和CelebA相似,使用ACGAN生成二次元頭像,而且用多個條件進行控制git
圖片爬取自getchu.com/,是一個日本二次元遊戲網站,包含大量遊戲人物立繪,共爬取31,970張github
以前介紹的dlib可用於提取人臉,但不適用於二次元頭像json
使用OpenCV從每張圖片中截取頭像部分,用到如下項目,github.com/nagadomi/lb…bash
對於檢測結果適當放大範圍,以包含更多人物細節服務器
# -*- coding: utf-8 -*-
import cv2
cascade = cv2.CascadeClassifier('lbpcascade_animeface.xml')
image = cv2.imread('imgs/二次元頭像示例.jpg')
gray = cv2.cvtColor(image, cv2.COLOR_BGR2GRAY)
gray = cv2.equalizeHist(gray)
faces = cascade.detectMultiScale(gray, scaleFactor=1.1, minNeighbors=5, minSize=(64, 64))

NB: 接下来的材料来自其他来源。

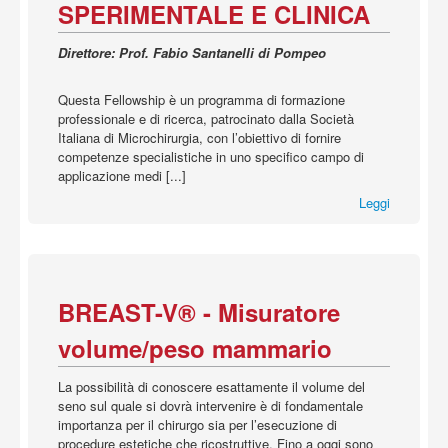
Acquista
SPERIMENTALE E CLINICA
Direttore: Prof. Fabio Santanelli di Pompeo
Questa Fellowship è un programma di formazione
professionale e di ricerca, patrocinato dalla Società
Italiana di Microchirurgia, con l’obiettivo di fornire
competenze specialistiche in uno specifico campo di
applicazione medi [...]
Leggi
BREAST-V® - Misuratore
volume/peso mammario
La possibilità di conoscere esattamente il volume del
seno sul quale si dovrà intervenire è di fondamentale
importanza per il chirurgo sia per l’esecuzione di
procedure estetiche che ricostruttive. Fino a oggi sono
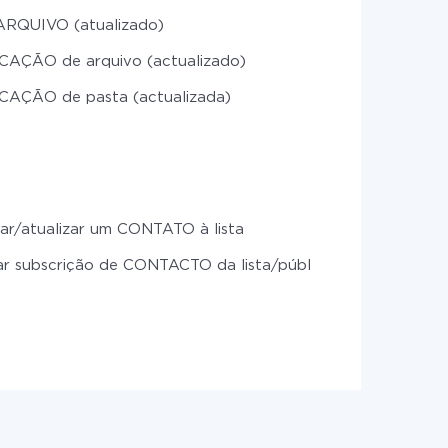
ARQUIVO (atualizado)
CAÇÃO de arquivo (actualizado)
CAÇÃO de pasta (actualizada)
ar/atualizar um CONTATO à lista
ar subscrição de CONTACTO da lista/público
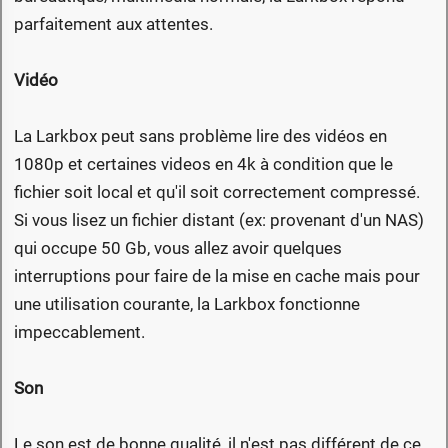
parfaitement aux attentes.
Vidéo
La Larkbox peut sans problème lire des vidéos en
1080p et certaines videos en 4k à condition que le
fichier soit local et qu'il soit correctement compressé.
Si vous lisez un fichier distant (ex: provenant d'un NAS)
qui occupe 50 Gb, vous allez avoir quelques
interruptions pour faire de la mise en cache mais pour
une utilisation courante, la Larkbox fonctionne
impeccablement.
Son
Le son est de bonne qualité, il n'est pas différent de ce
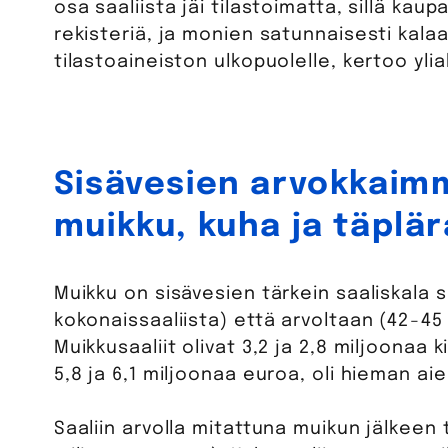
osa saaliista jäi tilastoimatta, sillä kaupa
rekisteriä, ja monien satunnaisesti kalaa 
tilastoaineiston ulkopuolelle, kertoo yli
Sisävesien arvokkaimma
muikku, kuha ja täplä
Muikku on sisävesien tärkein saaliskala 
kokonaissaaliista) että arvoltaan (42−45
Muikkusaaliit olivat 3,2 ja 2,8 miljoonaa k
5,8 ja 6,1 miljoonaa euroa, oli hieman a
Saaliin arvolla mitattuna muikun jälkeen tä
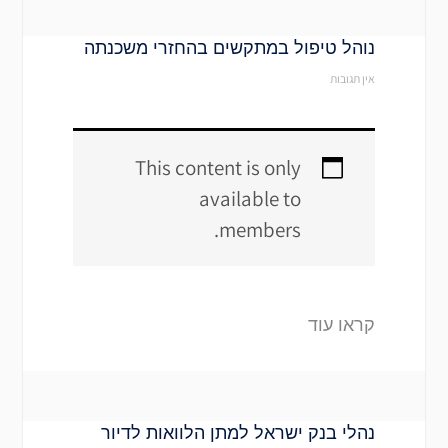
נוהל טיפול במתקשים בהחזרי משכנתה
אין תגובות
This content is only
available to
members.
קראו עוד
נהלי בנק ישראל למתן הלוואות לדיור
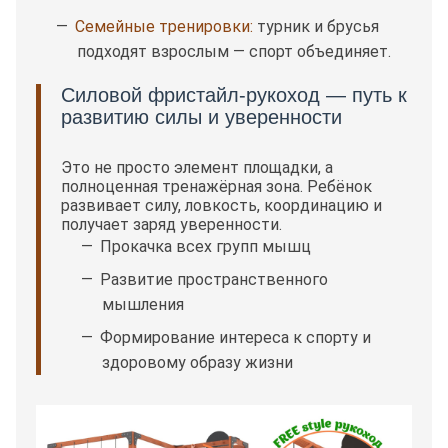
Семейные тренировки:
турник и брусья
подходят взрослым — спорт объединяет.
Силовой фристайл-рукоход — путь к
развитию силы и уверенности
Это не просто элемент площадки, а
полноценная тренажёрная зона. Ребёнок
развивает силу, ловкость, координацию и
получает заряд уверенности.
Прокачка всех групп мышц
Развитие пространственного
мышления
Формирование интереса к спорту и
здоровому образу жизни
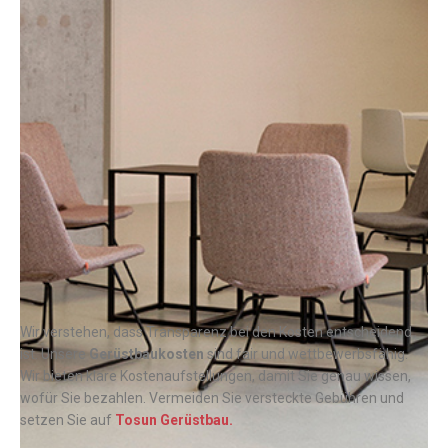
Wir verstehen, dass Transparenz bei den Kosten entscheidend
ist. Unsere
Gerüstbaukosten
sind fair und wettbewerbsfähig.
Wir bieten klare Kostenaufstellungen, damit Sie genau wissen,
wofür Sie bezahlen. Vermeiden Sie versteckte Gebühren und
setzen Sie auf
Tosun Gerüstbau.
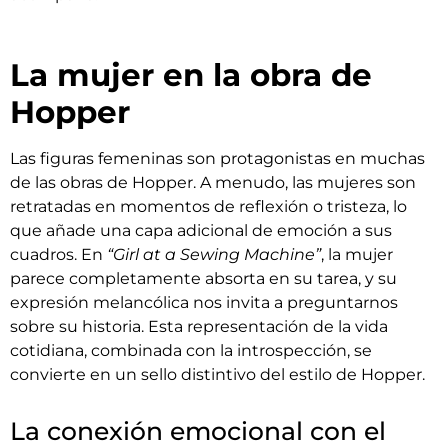
La mujer en la obra de
Hopper
Las figuras femeninas son protagonistas en muchas
de las obras de Hopper. A menudo, las mujeres son
retratadas en momentos de reflexión o tristeza, lo
que añade una capa adicional de emoción a sus
cuadros. En
“Girl at a Sewing Machine”
, la mujer
parece completamente absorta en su tarea, y su
expresión melancólica nos invita a preguntarnos
sobre su historia. Esta representación de la vida
cotidiana, combinada con la introspección, se
convierte en un sello distintivo del estilo de Hopper.
La conexión emocional con el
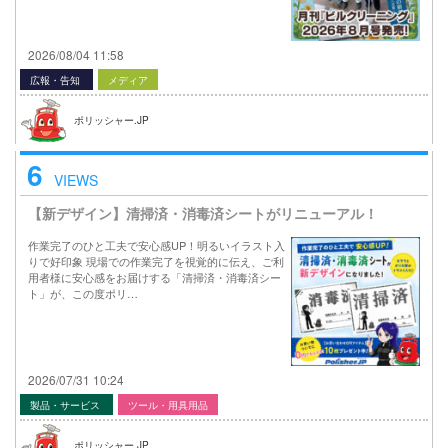
2026/08/04 11:58
広報・告知
メディア
ポリッシャー.JP
6
VIEWS
【新デザイン】清掃済・消毒済シートがリニューアル！
作業完了のひと工夫で安心感UP！明るいイラスト入
りで好印象 現場での作業完了を視覚的に伝え、ご利
用者様に安心感をお届けする「清掃済・消毒済シー
ト」が、この度ポリ…
2026/07/31 10:24
製品・サービス
ツール・用具用品
ポリッシャー.JP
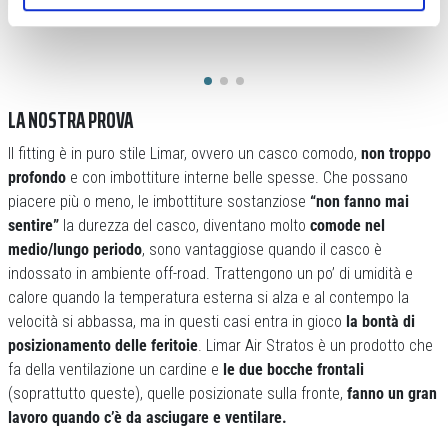
LA NOSTRA PROVA
Il fitting è in puro stile Limar, ovvero un casco comodo,
non troppo
profondo
e con imbottiture interne belle spesse. Che possano
piacere più o meno, le imbottiture sostanziose
“non fanno mai
sentire”
la durezza del casco, diventano molto
comode nel
medio/lungo periodo
, sono vantaggiose quando il casco è
indossato in ambiente off-road. Trattengono un po’ di umidità e
calore quando la temperatura esterna si alza e al contempo la
velocità si abbassa, ma in questi casi entra in gioco
la bontà di
posizionamento delle feritoie
. Limar Air Stratos è un prodotto che
fa della ventilazione un cardine e
le due bocche frontali
(soprattutto queste), quelle posizionate sulla fronte,
fanno un gran
lavoro quando c’è da asciugare e ventilare.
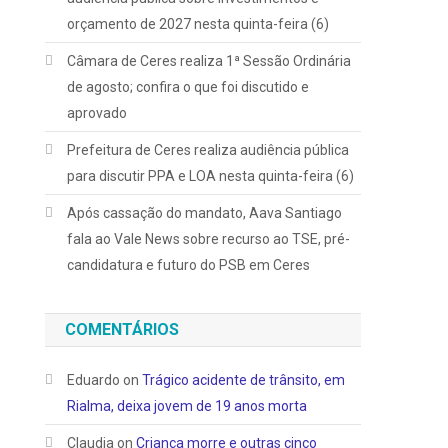
orçamento de 2027 nesta quinta-feira (6)
Câmara de Ceres realiza 1ª Sessão Ordinária
de agosto; confira o que foi discutido e
aprovado
Prefeitura de Ceres realiza audiência pública
para discutir PPA e LOA nesta quinta-feira (6)
Após cassação do mandato, Aava Santiago
fala ao Vale News sobre recurso ao TSE, pré-
candidatura e futuro do PSB em Ceres
COMENTÁRIOS
Eduardo
on
Trágico acidente de trânsito, em
Rialma, deixa jovem de 19 anos morta
Claudia
on
Criança morre e outras cinco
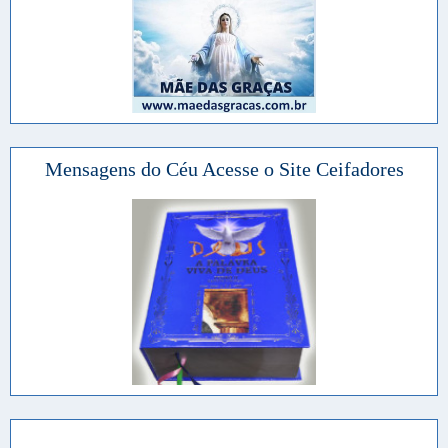
Mensagens do Céu Acesse o Site Ceifadores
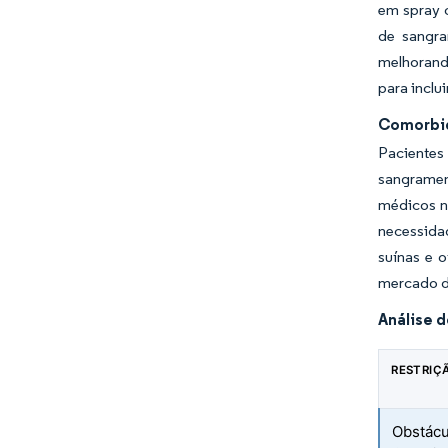
em spray o
de sangra
melhorand
para inclu
Comorbid
Pacientes
sangramen
médicos n
necessida
suínas e 
mercado de
Análise 
RESTRIÇ
Obstácu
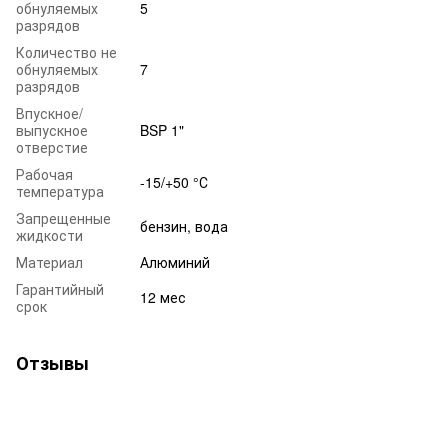
обнуляемых
5
разрядов
Количество не
обнуляемых
7
разрядов
Впускное/
выпускное
BSP 1"
отверстие
Рабочая
-15/+50 °С
температура
Запрещенные
бензин, вода
жидкости
Материал
Алюминий
Гарантийный
12 мес
срок
Отзывы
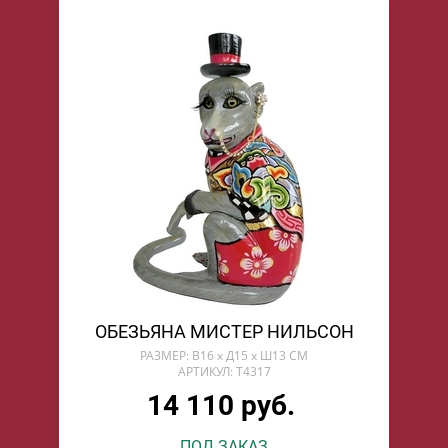
ОБЕЗЬЯНА МИСТЕР НИЛЬСОН
РАЗМЕР: В16 х Д15 х Ш13 СМ
АРТИКУЛ: T4317
14 110 руб.
ПОД ЗАКАЗ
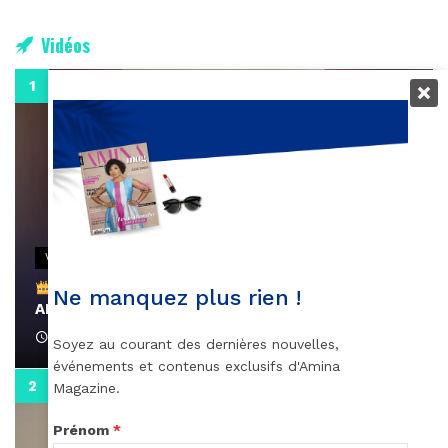
Vidéos
0:29
VIDEOS
Remerciements à Ayden pour son message sur
Ne manquez plus rien !
AMINA, le Magazine de la Femme
April 1, 2022
Soyez au courant des dernières nouvelles,
événements et contenus exclusifs d'Amina
0:13
Magazine.
Prénom
*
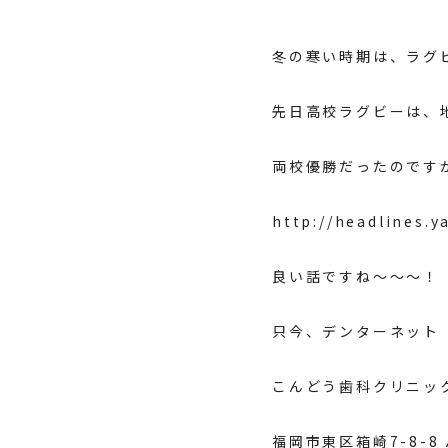
冬の寒い時期は、ラグ
先日高校ラグビーは、
両校優勝だったのです
http://headlines.
良い話ですね～～～！
只今、
デンターネット
こんどう歯科クリニッ
福岡市東区箱崎7-8-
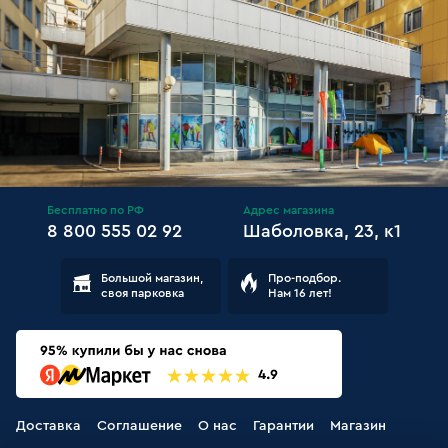
Бесплатно по РФ
Адрес магазина
8 800 555 02 92
Шаболовка, 23, к1
Большой магазин,
Про-подбор.
своя парковка
Нам 16 лет!
Доставка
Соглашение
О нас
Гарантии
Магазин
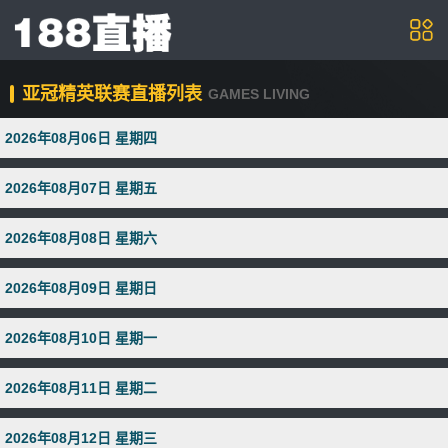
亚冠精英联赛直播列表
GAMES LIVING
2026年08月06日 星期四
2026年08月07日 星期五
2026年08月08日 星期六
2026年08月09日 星期日
2026年08月10日 星期一
2026年08月11日 星期二
2026年08月12日 星期三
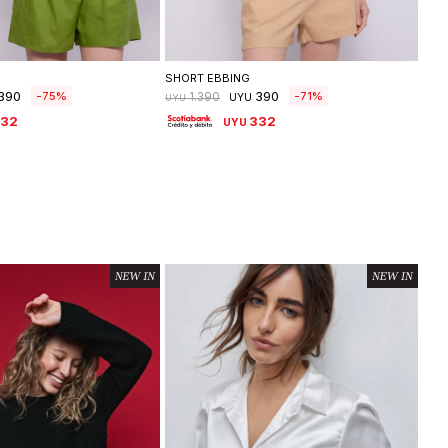
leccionar talle
Seleccionar talle
SHORT EBBING
SHO
390
390
75
71
1.390
UYU
UYU
UYU
332
332
UYU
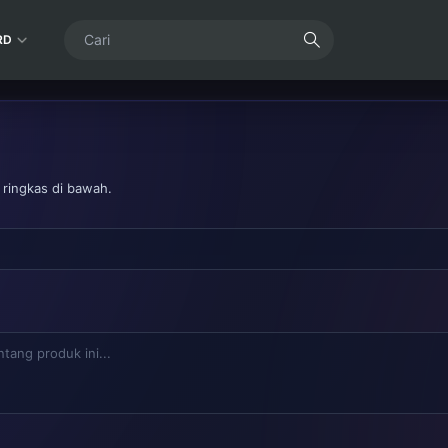
RD
 ringkas di bawah.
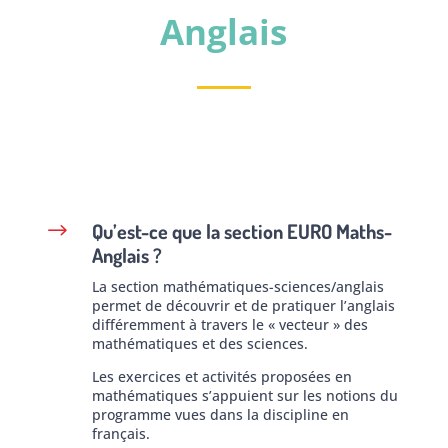
Anglais
Qu’est-ce que la section EURO Maths-
$
Anglais ?
La section mathématiques-sciences/anglais
permet de découvrir et de pratiquer l’anglais
différemment à travers le « vecteur » des
mathématiques et des sciences.
Les exercices et activités proposées en
mathématiques s’appuient sur les notions du
programme vues dans la discipline en
français.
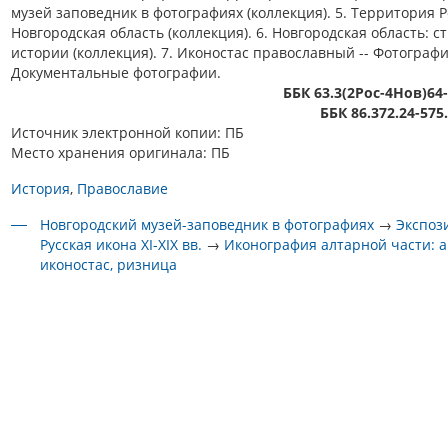
музей заповедник в фотографиях (коллекция). 5. Территория Р
Новгородская область (коллекция). 6. Новгородская область: 
истории (коллекция). 7. Иконостас православный -- Фотографи
Документальные фотографии.
ББК 63.3(2Рос-4Нов)64
ББК 86.372.24-575
Источник электронной копии: ПБ
Место хранения оригинала: ПБ
История
Православие
Новгородский музей-заповедник в фотографиях
→
Экспоз
Русская икона XI-XIX вв.
→
Иконография алтарной части: а
иконостас, ризница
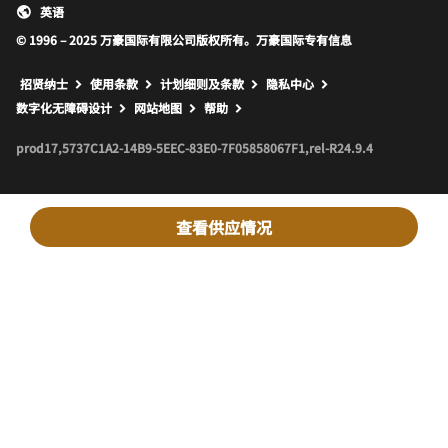
英语
© 1996 – 2025 万豪国际有限公司版权所有。万豪国际专有信息
招贤纳士
使用条款
计划细则及条款
隐私中心
打开新窗口
打开新窗口
数字化无障碍设计
网站地图
帮助
prod17,5737C1A2-14B9-5EEC-83E0-7F05858067F1,rel-R24.9.4
查看供应情况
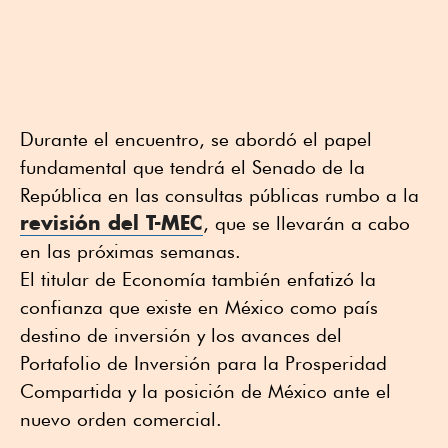
Durante el encuentro, se abordó el papel
fundamental que tendrá el Senado de la
República en las consultas públicas rumbo a la
revisión del T-MEC
, que se llevarán a cabo
en las próximas semanas.
El titular de Economía también enfatizó la
confianza que existe en México como país
destino de inversión y los avances del
Portafolio de Inversión para la Prosperidad
Compartida y la posición de México ante el
nuevo orden comercial.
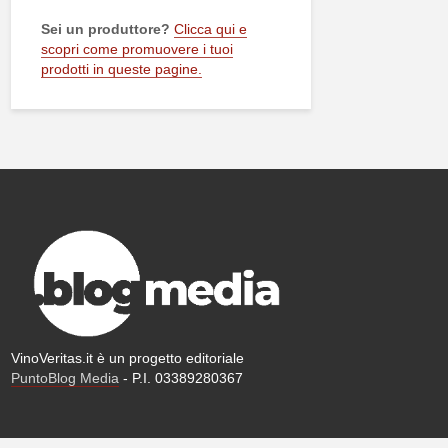
Sei un produttore?
Clicca qui e
scopri come promuovere i tuoi
prodotti in queste pagine.
VinoVeritas.it è un progetto editoriale
PuntoBlog Media
- P.I. 03389280367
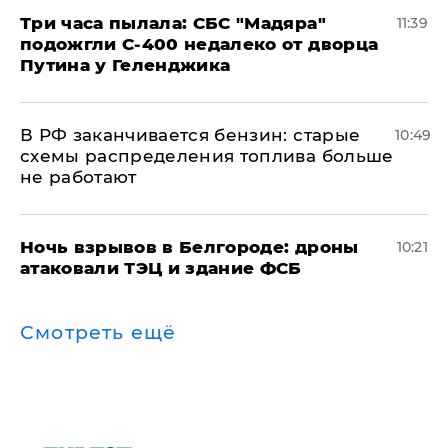
Три часа пылала: СБС "Мадяра"
11:39
подожгли С-400 недалеко от дворца
Путина у Геленджика
​В РФ заканчивается бензин: старые
10:49
схемы распределения топлива больше
не работают
​Ночь взрывов в Белгороде: дроны
10:21
атаковали ТЭЦ и здание ФСБ
Смотреть ещё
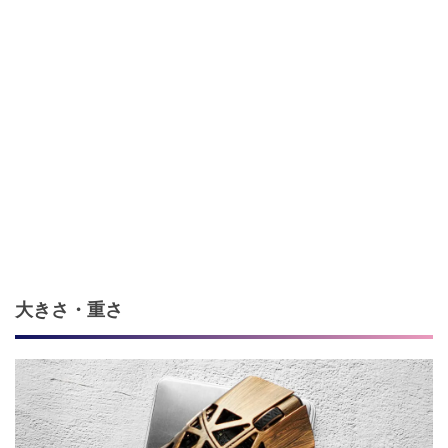
大きさ・重さ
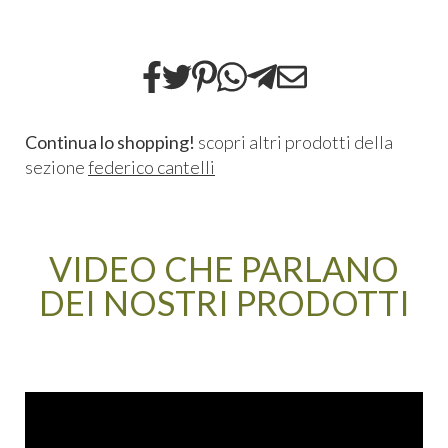
Continua lo shopping!
scopri altri prodotti della
sezione
federico cantelli
VIDEO CHE PARLANO
DEI NOSTRI PRODOTTI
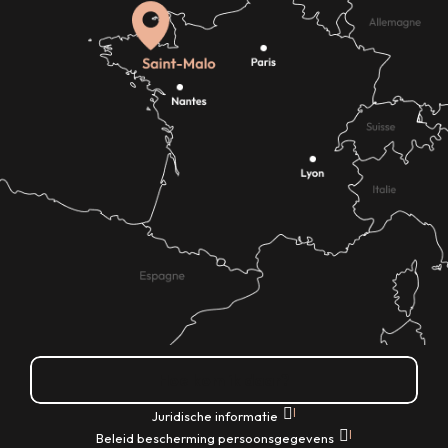
Hoe kom ik daar?
|
Juridische informatie
|
Beleid bescherming persoonsgegevens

for i, (x, y, w, h) in enumerate(faces):
cx = x + w // 2
cy = y + h // 2
x0 = cx - int(0.75 * w)
x1 = cx + int(0.75 * w)
y0 = cy - int(0.75 * h)
y1 = cy + int(0.75 * h)
if x0 < 0:
x0 = 0
if y0 < 0:
y0 = 0
if x1 >= image.shape[1]:
x1 = image.shape[1] - 1
if y1 >= image.shape[0]:
y1 = image.shape[0] - 1
w = x1 - x0
h = y1 - y0
if w > h:
x0 = x0 + w // 2 - h // 2
x1 = x1 - w // 2 + h // 2
w = h
else:
y0 = y0 + h // 2 - w // 2
y1 = y1 - h // 2 + w // 2
h = w
face = image[y0: y0 + h, x0: x0 + w, :]
face = cv2.resize(face, (128, 128))
cv2.imwrite('face_%d.jpg' % i, face)
複製代碼
使用Illustration2Vec
從二次元圖片中抽取豐富的標籤,github.com/rezoo/illus…網絡
Illustration2Vec用到chainer
這個深度學習框架,以及一些其餘庫,若是沒有則安裝app
pip install chainer Pillow scikit-image
複製代碼
Illustration2Vec能夠完成如下三項功能:框架
舉個例子,提取所有可能的標籤,以0.5爲閾值dom
# -*- coding: utf-8 -*-
import i2v
from imageio import imread
illust2vec = i2v.make_i2v_with_chainer('illust2vec_tag_ver200.caffemodel', 'tag_list.json')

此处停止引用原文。